④ High reliability; design that mirrors real-world choices

It is often pointed out that the answers people give in surveys do not necessarily match their behaviour in the real world. For example, if you are asked a broad question about what kind of cuisine you like to eat for lunch, you will probably give answers that are unconsciously influenced by your mood at the time or what you have eaten recently. This can cause unexpected problems if the results obtained from such a survey are used for market research by a food company!

If conjoint analysis were used instead, in addition to the type of cuisine, factors such as price range, store reputation, and atmosphere would also be combined, and the question would be more specific; ‘If you were going to lunch, which of these stores would you choose?’ Respondents envisage this situation in the real world while answering the question, and studies have proven that the results are more consistent with actual behavioral data.

⑤ High data quality even over long surveys

Many widely used awareness surveys and aptitude tests include more than 100 question items, so it’s unsurprising that respondents tend to get tired and bored! Answering many questions in the same format reduces their attention and care, so the quality of the data decreases as the survey progresses.
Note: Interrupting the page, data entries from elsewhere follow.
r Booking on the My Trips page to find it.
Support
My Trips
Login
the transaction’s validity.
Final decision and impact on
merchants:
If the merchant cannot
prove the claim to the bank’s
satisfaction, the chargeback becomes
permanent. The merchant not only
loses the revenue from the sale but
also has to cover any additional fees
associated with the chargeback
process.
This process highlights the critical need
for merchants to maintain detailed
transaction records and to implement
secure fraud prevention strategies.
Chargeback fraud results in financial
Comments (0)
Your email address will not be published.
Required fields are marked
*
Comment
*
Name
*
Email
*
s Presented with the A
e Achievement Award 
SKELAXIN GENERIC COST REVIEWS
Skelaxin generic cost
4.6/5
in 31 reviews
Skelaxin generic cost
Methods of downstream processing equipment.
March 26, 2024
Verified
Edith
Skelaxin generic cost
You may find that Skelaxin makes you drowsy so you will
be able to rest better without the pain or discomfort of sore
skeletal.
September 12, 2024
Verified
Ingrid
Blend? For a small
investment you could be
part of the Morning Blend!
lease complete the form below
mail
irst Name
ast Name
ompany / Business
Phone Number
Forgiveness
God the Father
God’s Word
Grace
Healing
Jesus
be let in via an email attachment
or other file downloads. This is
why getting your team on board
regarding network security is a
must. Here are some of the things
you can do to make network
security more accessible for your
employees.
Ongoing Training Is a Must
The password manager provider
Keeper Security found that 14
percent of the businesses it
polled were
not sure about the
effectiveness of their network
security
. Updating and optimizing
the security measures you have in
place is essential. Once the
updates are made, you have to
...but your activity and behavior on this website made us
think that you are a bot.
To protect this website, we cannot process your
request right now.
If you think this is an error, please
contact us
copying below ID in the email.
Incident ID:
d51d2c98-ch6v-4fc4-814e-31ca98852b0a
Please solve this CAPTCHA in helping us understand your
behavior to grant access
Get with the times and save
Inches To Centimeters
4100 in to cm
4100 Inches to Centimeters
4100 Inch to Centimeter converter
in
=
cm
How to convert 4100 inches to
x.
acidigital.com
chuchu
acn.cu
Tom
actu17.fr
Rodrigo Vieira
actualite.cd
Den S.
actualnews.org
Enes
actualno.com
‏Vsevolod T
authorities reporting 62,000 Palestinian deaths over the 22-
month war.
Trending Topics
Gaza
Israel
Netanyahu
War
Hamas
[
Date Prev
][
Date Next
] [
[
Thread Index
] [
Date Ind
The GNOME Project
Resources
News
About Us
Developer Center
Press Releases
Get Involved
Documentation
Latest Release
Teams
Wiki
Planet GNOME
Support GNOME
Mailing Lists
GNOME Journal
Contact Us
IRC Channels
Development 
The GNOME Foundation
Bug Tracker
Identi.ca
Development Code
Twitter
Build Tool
Conjoint analysis also requires repeated answers to questions in the same format. However, sicne the tasks take the form of a selection task that imitates a real-world situation, respondents continue to answer without getting bored. Respondents often tell us that they felt like they were playing a game while answering these tasks, and in fact, past studies have demonstrated that the quality of the data hardly deteriorates even when respondents are asked to answer larger numbers of tasks.
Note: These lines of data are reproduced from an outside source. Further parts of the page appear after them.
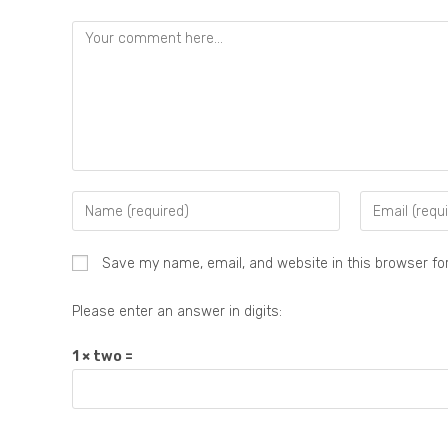
Save my name, email, and website in this browser fo
Please enter an answer in digits:
1 × two =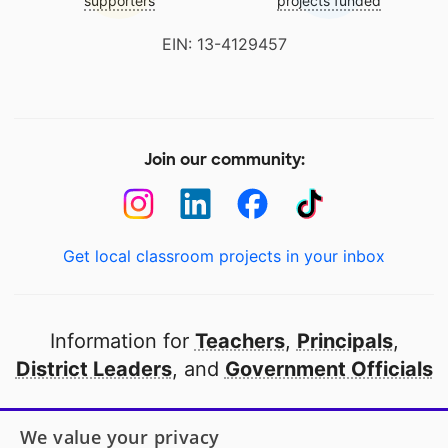
supporters
projects funded
EIN: 13-4129457
Join our community:
Get local classroom projects in your inbox
Information for
Teachers
,
Principals
,
District Leaders
, and
Government Officials
Open to every public school in America
We value your privacy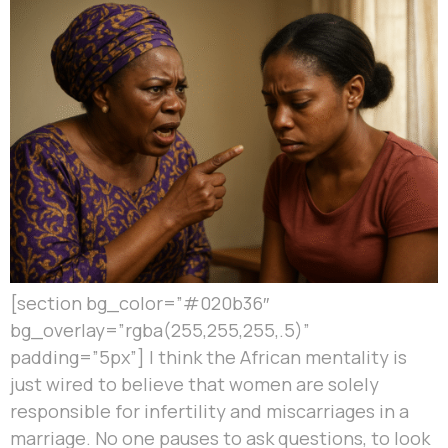
[section bg_color=”#020b36″
bg_overlay=”rgba(255,255,255,.5)”
padding=”5px”] I think the African mentality is
just wired to believe that women are solely
responsible for infertility and miscarriages in a
marriage. No one pauses to ask questions, to look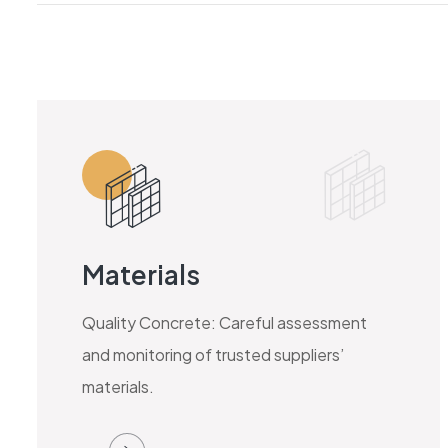
Materials
Quality Concrete: Careful assessment
and monitoring of trusted suppliers’
materials.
⑥ Suppress ‘social desirability bias’ and strategic responses

Social desirability bias arises when respondents to a survey consciously or unconsciously change their answers to try to seem more ‘acceptable’ to the survey researcher. This is a common problem with traditional political or social science surveys, especially when they address sensitive content. In fields such as recruitment, meanwhile, there is a tendency for respondents to strategically give answers that make them appear to be ideal applicants from the company’s perspective.

Conjoint analysis has come to be regarded by researchers as a powerful method for suppressing this kind of bias. By concealing sensitive items among multiple factors, it is possible to divert respondents’ awareness bias and draw out their true feelings.